The DOL’s study laid waste the pro-repeal lobby’s unfounded canard about project costs. And while the data also showed that average weekly wage growth for construction workers lagged the national average in four of the past five years, it understated this impact.
This was a problem of methodology and analytical scope. Whereas other research has narrowly focused on outcomes for blue-collar construction workers, the Indiana DOL’s analysis lumped blue-collar and white-collar workers together, including administrative staff and other workers who were not directly affected by the prevailing-wage policy. Additionally, the DOL assessed metrics like wage and public-works employment growth against that of all states (about half of which don’t have prevailing-wage laws), instead of comparing Indiana’s outcomes directly with neighboring states that had retained their prevailing-wage laws.

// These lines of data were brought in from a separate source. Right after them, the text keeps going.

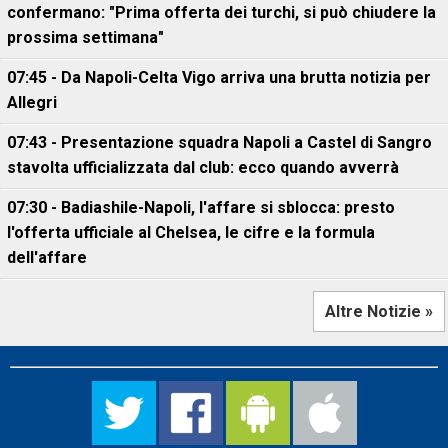
confermano: "Prima offerta dei turchi, si può chiudere la
prossima settimana"
07:45 - Da Napoli-Celta Vigo arriva una brutta notizia per
Allegri
07:43 - Presentazione squadra Napoli a Castel di Sangro
stavolta ufficializzata dal club: ecco quando avverrà
07:30 - Badiashile-Napoli, l'affare si sblocca: presto
l'offerta ufficiale al Chelsea, le cifre e la formula
dell'affare
Altre Notizie »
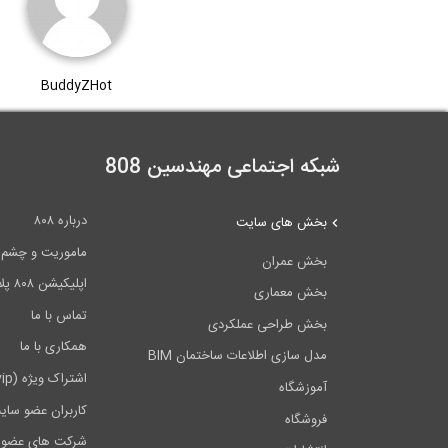
BuddyZHot
شبکه اجتماعی مهندسین 808
درباره ۸۰۸
بخش های سایت
ماموریت و چشم اندا
بخش عمران
اپلیکیشن ۸۰۸ پلاس
بخش معماری
تماس با ما
بخش طراحی عملکردی
همکاری با ما
مدل سازی اطلاعات ساختمان BIM
اشتراک ویژه (vip)
آموزشگاه
کاربران عضو سای
فروشگاه
شرکت های عضو 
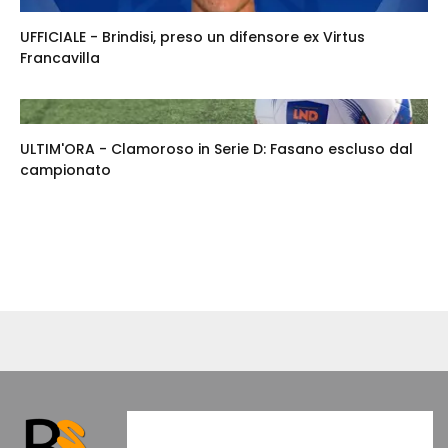
UFFICIALE - Brindisi, preso un difensore ex Virtus
Francavilla
ULTIM'ORA - Clamoroso in Serie D: Fasano escluso dal
campionato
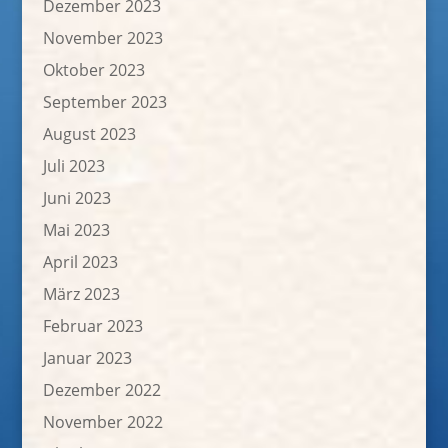
Dezember 2023
November 2023
Oktober 2023
September 2023
August 2023
Juli 2023
Juni 2023
Mai 2023
April 2023
März 2023
Februar 2023
Januar 2023
Dezember 2022
November 2022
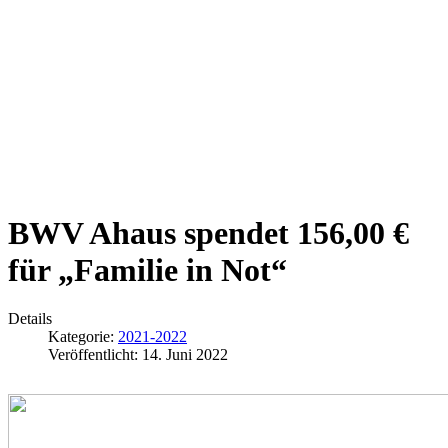
BWV Ahaus spendet 156,00 €
für „Familie in Not“
Details
Kategorie:
2021-2022
Veröffentlicht: 14. Juni 2022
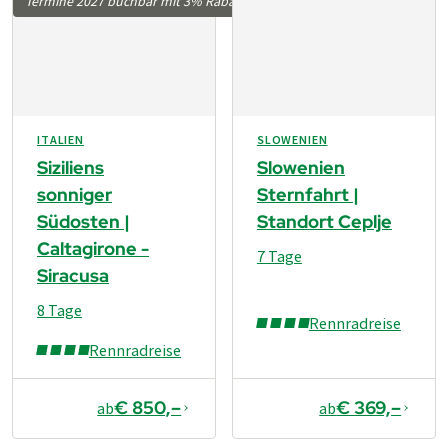
Termine 2027 buchbar mit 3% Rabatt
ITALIEN
SLOWENIEN
Siziliens
Slowenien
sonniger
Sternfahrt |
Südosten |
Standort Ceplje
Caltagirone -
7 Tage
Siracusa
8 Tage
Rennradreise
Rennradreise
€ 850,–
€ 369,–
ab
ab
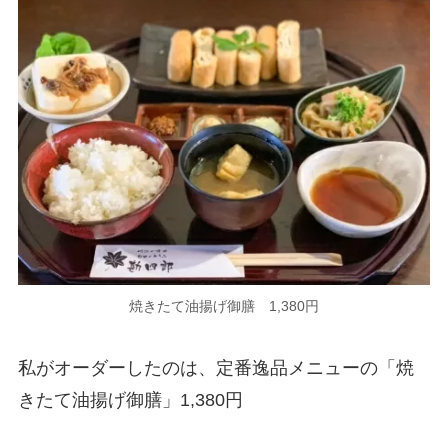
焼きたて油揚げ御膳 1,380円
私がオーダーしたのは、定番逸品メニューの「焼
きたて油揚げ御膳」1,380円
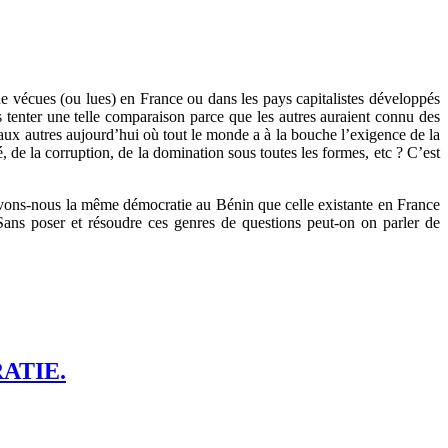
s que vécues (ou lues) en France ou dans les pays capitalistes développés
s tenter une telle comparaison parce que les autres auraient connu des
é aux autres aujourd’hui où tout le monde a à la bouche l’exigence de la
, de la corruption, de la domination sous toutes les formes, etc ? C’est
 Avons-nous la même démocratie au Bénin que celle existante en France
 Sans poser et résoudre ces genres de questions peut-on on parler de
ATIE.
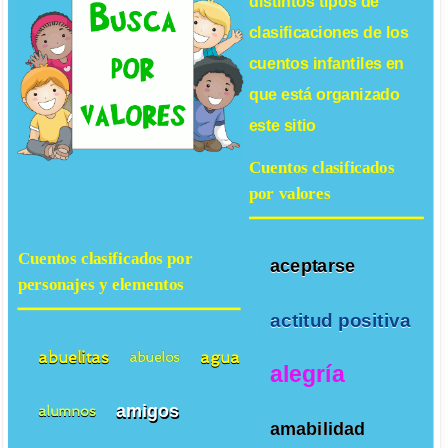
distintos tipos de
clasificaciones de los
cuentos infantiles
en
que está organizado
este sitio
Cuentos clasificados
por valores
Cuentos clasificados por
aceptarse
personajes y elementos
actitud positiva
abuelitas
agua
abuelos
alegría
amigos
alumnos
amabilidad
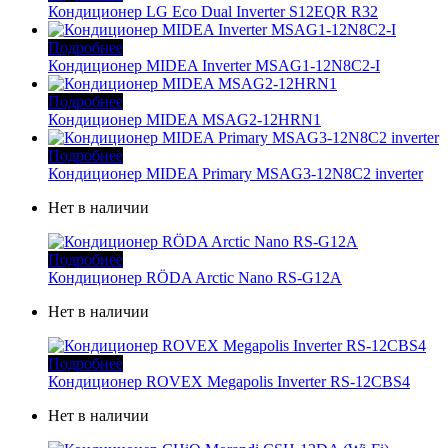
Кондиционер LG Eco Dual Inverter S12EQR R32
Подробнее
Кондиционер MIDEA Inverter MSAG1-12N8C2-I
Подробнее
Кондиционер MIDEA MSAG2-12HRN1
Подробнее
Кондиционер MIDEA Primary MSAG3-12N8C2 inverter
Нет в наличии
Подробнее
Кондиционер RÖDA Arctic Nano RS-G12A
Нет в наличии
Подробнее
Кондиционер ROVEX Megapolis Inverter RS-12CBS4
Нет в наличии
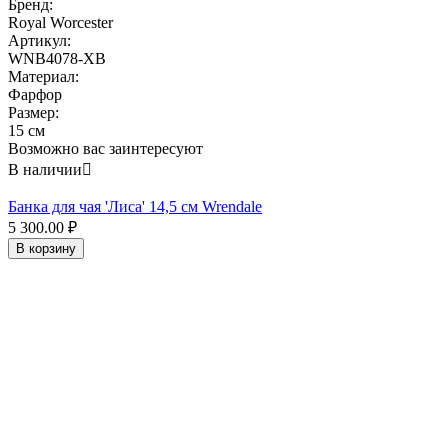
Бренд:
Royal Worcester
Артикул:
WNB4078-XB
Материал:
Фарфор
Размер:
15 см
Возможно вас заинтересуют
В наличии

Банка для чая 'Лиса' 14,5 см Wrendale
5 300.00
₽
В корзину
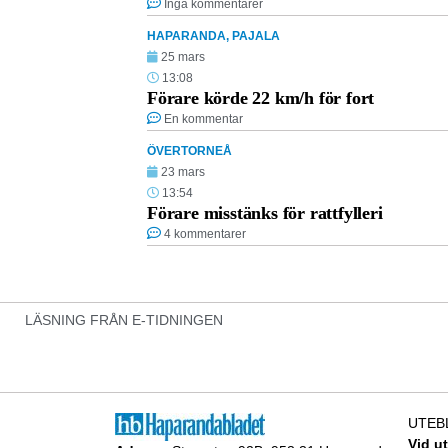
Inga kommentarer
HAPARANDA
,
PAJALA
25 mars
13:08
Förare körde 22 km/h för fort
En kommentar
ÖVERTORNEÅ
23 mars
13:54
Förare misstänks för rattfylleri
4 kommentarer
LÄSNING FRÅN E-TIDNINGEN
UTEB
Vid u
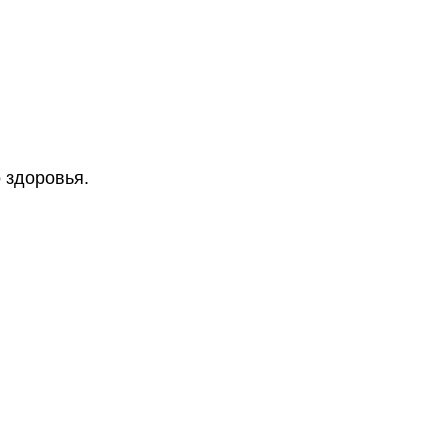
 здоровья.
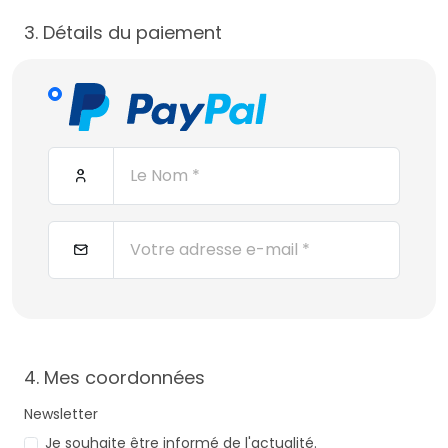
3. Détails du paiement
4. Mes coordonnées
Newsletter
Je souhaite être informé de l'actualité.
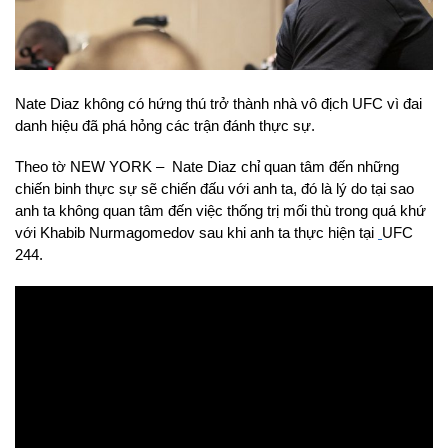
Nate Diaz không có hứng thú trở thành nhà vô địch UFC vì đai
danh hiệu đã phá hỏng các trận đánh thực sự.
Theo tờ NEW YORK – Nate Diaz chỉ quan tâm đến những
chiến binh thực sự sẽ chiến đấu với anh ta, đó là lý do tại sao
anh ta không quan tâm đến việc thống trị mối thù trong quá khứ
với Khabib Nurmagomedov sau khi anh ta thực hiện tại
UFC
244.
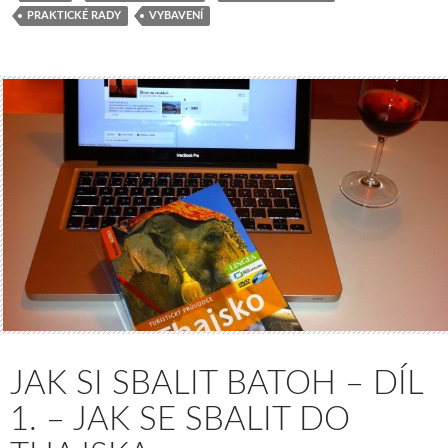
PRAKTICKÉ RADY
VYBAVENÍ
JAK SI SBALIT BATOH – DÍL
1. – JAK SE SBALIT DO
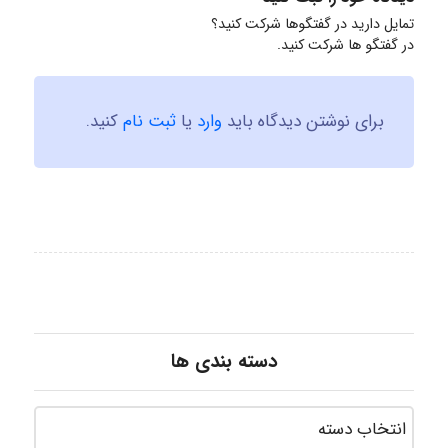
تمایل دارید در گفتگوها شرکت کنید؟
در گفتگو ها شرکت کنید.
برای نوشتن دیدگاه باید
وارد
یا
ثبت نام
کنید.
دسته بندی ها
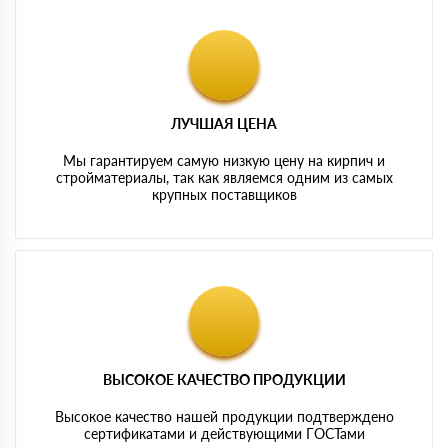
ЛУЧШАЯ ЦЕНА
Мы гарантируем самую низкую цену на кирпич и
стройматериалы, так как являемся одним из самых
крупных поставщиков
ВЫСОКОЕ КАЧЕСТВО ПРОДУКЦИИ
Высокое качество нашей продукции подтверждено
сертификатами и действующими ГОСТами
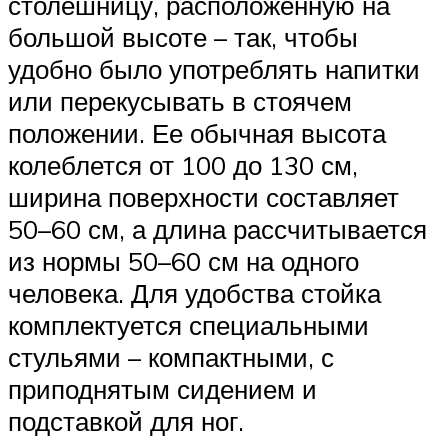
столешницу, расположенную на
большой высоте – так, чтобы
удобно было употреблять напитки
или перекусывать в стоячем
положении. Ее обычная высота
колеблется от 100 до 130 см,
ширина поверхности составляет
50–60 см, а длина рассчитывается
из нормы 50–60 см на одного
человека. Для удобства стойка
комплектуется специальными
стульями – компактными, с
приподнятым сидением и
подставкой для ног.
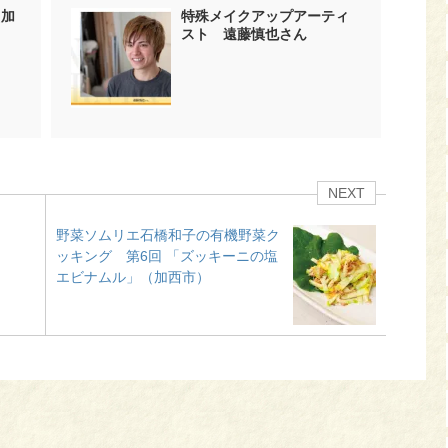
（加
特殊メイクアップアーティ
スト 遠藤慎也さん
NEXT
野菜ソムリエ石橋和子の有機野菜ク
ッキング 第6回 「ズッキーニの塩
エビナムル」（加西市）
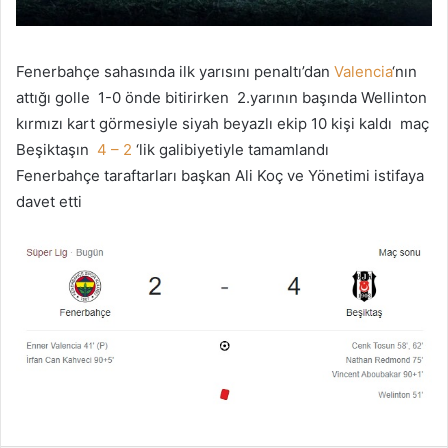
ö
n
d
Fenerbahçe sahasında ilk yarısını penaltı’dan
Valencia
‘nın
e
attığı golle 1-0 önde bitirirken 2.yarının başında Wellinton
r
kırmızı kart görmesiyle siyah beyazlı ekip 10 kişi kaldı maç
m
Beşiktaşın
4 – 2
‘lik galibiyetiyle tamamlandı
e
Fenerbahçe taraftarları başkan Ali Koç ve Yönetimi istifaya
k
davet etti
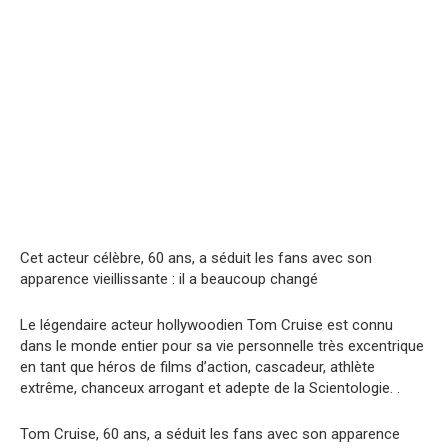
Cet acteur célèbre, 60 ans, a séduit les fans avec son
apparence vieillissante : il a beaucoup changé
Le légendaire acteur hollywoodien Tom Cruise est connu
dans le monde entier pour sa vie personnelle très excentrique
en tant que héros de films d’action, cascadeur, athlète
extrême, chanceux arrogant et adepte de la Scientologie. .
Tom Cruise, 60 ans, a séduit les fans avec son apparence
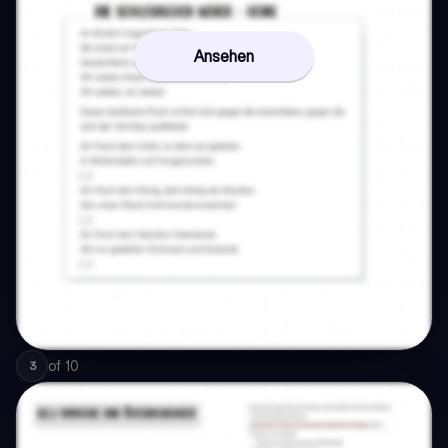
Ansehen
of
10
3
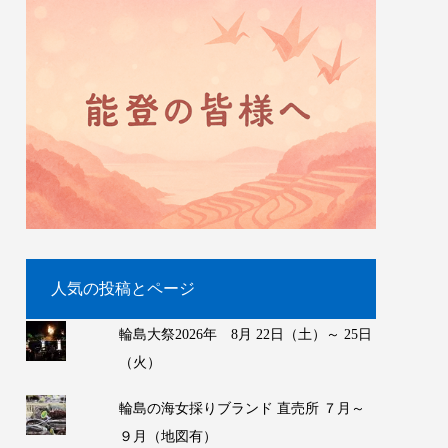
人気の投稿とページ
輪島大祭2026年 8月 22日（土）～ 25日
（火）
輪島の海女採りブランド 直売所 ７月～
９月（地図有）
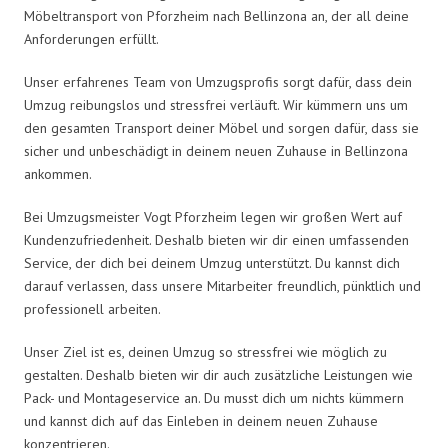
Möbeltransport von Pforzheim nach Bellinzona an, der all deine
Anforderungen erfüllt.
Unser erfahrenes Team von Umzugsprofis sorgt dafür, dass dein
Umzug reibungslos und stressfrei verläuft. Wir kümmern uns um
den gesamten Transport deiner Möbel und sorgen dafür, dass sie
sicher und unbeschädigt in deinem neuen Zuhause in Bellinzona
ankommen.
Bei Umzugsmeister Vogt Pforzheim legen wir großen Wert auf
Kundenzufriedenheit. Deshalb bieten wir dir einen umfassenden
Service, der dich bei deinem Umzug unterstützt. Du kannst dich
darauf verlassen, dass unsere Mitarbeiter freundlich, pünktlich und
professionell arbeiten.
Unser Ziel ist es, deinen Umzug so stressfrei wie möglich zu
gestalten. Deshalb bieten wir dir auch zusätzliche Leistungen wie
Pack- und Montageservice an. Du musst dich um nichts kümmern
und kannst dich auf das Einleben in deinem neuen Zuhause
konzentrieren.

If the DOL had done the latter, as MEPI did in its analysis, it would have found that hourly wage growth for Indiana’s blue-collar construction workers has lagged behind that of neighboring states with prevailing-wage laws by 8.5% and by 15% for the lowest-paid construction trades. And it would have noted a relative slowing in public works employment growth, and declines in productivity and workforce retention, as well as a failure to increase contractor competition on public projects.
Ultimately, research on the impact of Indiana’s repeal of common construction wage should be viewed in the proper context. At the time lawmakers voted, then-Gov. Mike Pence said it would “put taxpayers first, providing much-needed relief to cash-strapped local governments and schools.” Pence made it clear that the intent of repeal was to lower costs on the backs of skilled construction workers.
In the years since, reviews of the data conclude that no such savings have materialized.
Meanwhile, ample evidence remains to suggest that construction wage growth, workforce productivity, bid competition and other key metrics are moving in the wrong direction—especially relative to Indiana’s neighbors.
That’s not “much-needed relief.” Instead, it’s a cautionary tale.•
Manzo is the policy director of the Illinois Economic Policy Institute and the Midwest Economic Policy Institute.